Secondly, given the current challenges in reliability of PAT sensors for CQA measurement, a robust estimator ρ (·) is necessary to suppress the measurement gross error simultaneously with data reconciliation. This is also important for the direct integration of reconciled CQA measurements into a fault-tolerant active process control system (Su et al., 2017). On the other hand, in order to either avoiding excessive moves in reconciled measurement data to be integrated into control system due to large CQA measurement noise, or to balance between data reconciliation and parameter estimation in the optimization, the selection of the weights w_z and w_m in the objective function is important and is often empirically tuned based on heuristic process understanding in most model-based optimization and control algorithms (Câmara et al., 2017; Su et al., 2016).

Thirdly, although the parameter estimation is intended mainly for off-line applications, as generally performed during the development of process models, it is recommended that important model parameters be identified through sensitivity analysis and included in the optimization variable vector z as well as in the objective function (Piccolo et al., 1996; Camara et al., 2016). Product and process knowledge developed within the QbD framework often includes an understanding of the impact of raw material variability on final product quality. Thus, it is of significant importance to understand and estimate the variance of these material-related model parameters through joint data reconciliation and parameter estimation. Moreover, model-plant mismatch can be reduced through updating of model parameters when changes from historical values of model parameters are detected (Wu et al., 2016). This is a widely used strategy in industrial DR applications (Câmara et al., 2017).

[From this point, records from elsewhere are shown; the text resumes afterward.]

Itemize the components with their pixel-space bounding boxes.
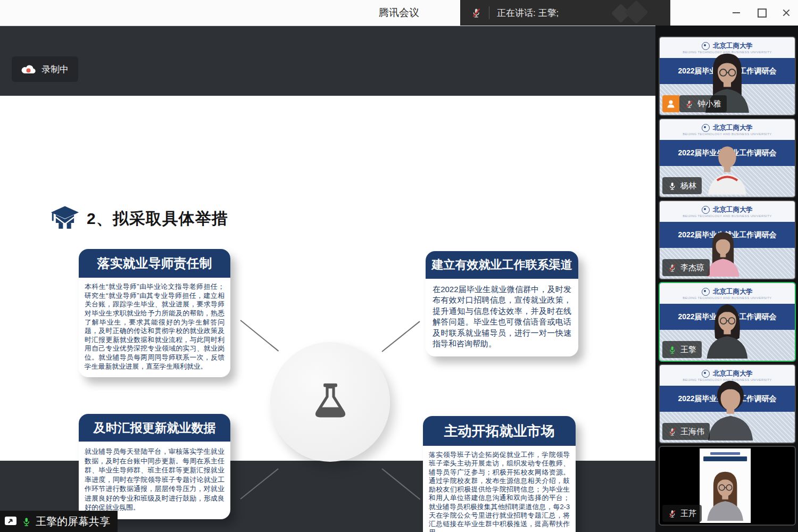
participant-label-row: 杨林 <box>662 177 702 194</box>
participant-label-row: 李杰琼 <box>662 259 710 276</box>
share-bar-label: 王擎的屏幕共享 <box>36 514 110 529</box>
recording-label: 录制中 <box>41 63 69 76</box>
participant-label-row: 钟小雅 <box>662 95 727 112</box>
center-hub-circle <box>270 342 390 462</box>
flask-icon <box>307 379 353 425</box>
participants-sidebar: 北京工商大学BEIJING TECHNOLOGY AND BUSINESS UN… <box>655 26 798 532</box>
close-button[interactable] <box>775 0 798 26</box>
participant-tile-杨林[interactable]: 北京工商大学BEIJING TECHNOLOGY AND BUSINESS UN… <box>659 118 796 198</box>
slide-title: 2、拟采取具体举措 <box>87 208 228 230</box>
box-header: 及时汇报更新就业数据 <box>79 414 230 442</box>
slide-box-contact-channels: 建立有效就业工作联系渠道 在2022届毕业生就业微信群中，及时发布有效对口招聘信… <box>426 251 578 356</box>
box-body: 在2022届毕业生就业微信群中，及时发布有效对口招聘信息，宣传就业政策，提升通知… <box>426 279 578 356</box>
box-body: 就业辅导员每天登陆平台，审核落实学生就业数据，及时在台账中同步更新。每周在系主任… <box>79 442 230 519</box>
participant-video-avatar <box>697 135 757 197</box>
portrait-video-strip <box>700 448 751 523</box>
participant-label-row: 王擎 <box>662 341 702 358</box>
mini-banner-line <box>710 452 740 455</box>
app-title: 腾讯会议 <box>351 0 447 26</box>
participant-label-row: 王海伟 <box>662 423 710 440</box>
participant-mic-icon <box>668 345 677 354</box>
university-emblem-icon <box>702 206 710 214</box>
window-titlebar: 腾讯会议 正在讲话: 王擎; <box>0 0 798 26</box>
participant-label-row: 王芹 <box>662 505 702 522</box>
maximize-button[interactable] <box>750 0 774 26</box>
connector-line <box>240 320 279 351</box>
box-body: 落实领导班子访企拓岗促就业工作，学院领导班子牵头主动开展走访，组织发动专任教师、… <box>423 446 576 532</box>
participant-mic-icon <box>668 263 677 272</box>
participant-video-avatar <box>700 464 751 523</box>
recording-badge[interactable]: 录制中 <box>12 56 78 82</box>
participant-name: 王擎 <box>680 345 696 355</box>
divider <box>489 6 489 19</box>
connector-line <box>240 468 278 499</box>
speaking-status-panel: 正在讲话: 王擎; <box>460 0 670 26</box>
box-body: 本科生“就业导师”由毕业论文指导老师担任；研究生“就业导师”由其专业导师担任，建… <box>79 278 230 377</box>
participant-name: 王芹 <box>680 509 696 519</box>
speaking-status-text: 正在讲话: 王擎; <box>497 7 559 19</box>
participant-name: 李杰琼 <box>680 263 704 273</box>
participant-mic-icon <box>668 509 677 518</box>
participant-tile-王海伟[interactable]: 北京工商大学BEIJING TECHNOLOGY AND BUSINESS UN… <box>659 364 796 444</box>
university-emblem-icon <box>702 124 710 132</box>
participant-video-avatar <box>695 295 759 361</box>
participant-name: 王海伟 <box>680 427 704 437</box>
cloud-recording-icon <box>21 64 36 74</box>
screen-share-view[interactable]: 2、拟采取具体举措 落实就业导师责任制 本科生“就业导师”由毕业论文指导老师担任… <box>0 96 655 461</box>
slide-box-mentor-responsibility: 落实就业导师责任制 本科生“就业导师”由毕业论文指导老师担任；研究生“就业导师”… <box>79 249 230 377</box>
university-name: 北京工商大学 <box>713 123 753 132</box>
screen-share-status-bar: 王擎的屏幕共享 <box>0 511 118 532</box>
box-header: 主动开拓就业市场 <box>423 416 576 446</box>
participant-name: 杨林 <box>680 181 696 191</box>
participant-mic-icon <box>685 99 694 109</box>
participant-tile-钟小雅[interactable]: 北京工商大学BEIJING TECHNOLOGY AND BUSINESS UN… <box>659 36 796 116</box>
meeting-logo-watermark-icon <box>610 3 652 22</box>
participant-tile-李杰琼[interactable]: 北京工商大学BEIJING TECHNOLOGY AND BUSINESS UN… <box>659 200 796 280</box>
banner-university-band: 北京工商大学BEIJING TECHNOLOGY AND BUSINESS UN… <box>660 201 795 222</box>
share-mic-icon <box>21 517 31 527</box>
slide-title-row: 2、拟采取具体举措 <box>51 204 228 233</box>
minimize-button[interactable] <box>725 0 748 26</box>
slide-box-job-market: 主动开拓就业市场 落实领导班子访企拓岗促就业工作，学院领导班子牵头主动开展走访，… <box>423 416 576 532</box>
mini-banner-line <box>703 456 747 461</box>
university-caption: BEIJING TECHNOLOGY AND BUSINESS UNIVERSI… <box>683 214 771 218</box>
participant-name: 钟小雅 <box>697 99 721 109</box>
screen-share-icon <box>4 516 17 527</box>
graduation-cap-icon <box>51 205 79 232</box>
participant-mic-icon <box>668 427 677 436</box>
participant-tile-王芹[interactable]: 王芹 <box>659 446 796 526</box>
slide-box-data-reporting: 及时汇报更新就业数据 就业辅导员每天登陆平台，审核落实学生就业数据，及时在台账中… <box>79 414 230 519</box>
connector-line <box>381 468 420 500</box>
box-header: 建立有效就业工作联系渠道 <box>426 251 578 279</box>
connector-line <box>381 321 420 352</box>
muted-mic-icon <box>471 7 481 18</box>
participant-mic-icon <box>668 181 677 190</box>
box-header: 落实就业导师责任制 <box>79 249 230 278</box>
participant-tile-王擎[interactable]: 北京工商大学BEIJING TECHNOLOGY AND BUSINESS UN… <box>659 282 796 362</box>
university-name: 北京工商大学 <box>713 205 753 214</box>
member-badge-icon <box>662 95 679 112</box>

3. Continuous tablet manufacturing

3.1. Pharmaceutical continuous direct compression

Tablets are the most common oral solid dosage form that can be generally manufactured by direct compression or augmented with either dry granulation or wet granulation to accommodate particular formulation requirements. Common processing steps for direct compression include feeding, blending and tableting. The pilot continuous direct compression line at Purdue University was used for the studies in this work. The continuous manufacturing process consists of two Schenck AccuRate PureFeed^® AP-300 loss-in-weight feeders that can achieve and maintain specified feed rates by measuring the changes in remaining powder weight. The feeders continuously feed the API, Acetaminophen (APAP), and the excipient, Avicel Microcrystalline Cellulose PH-200 (MCC 200), into a Gericke GCM-250 continuous blender, wherein the two components are mixed. A Schenck AccuRate DP4 micro feeder adds the glidant silicon dioxide into the powder flow exiting the continuous blender, which is then conveyed directly to a Natoli BLP-16 continuous rotary tablet press featuring a total of 16 punch-die stations.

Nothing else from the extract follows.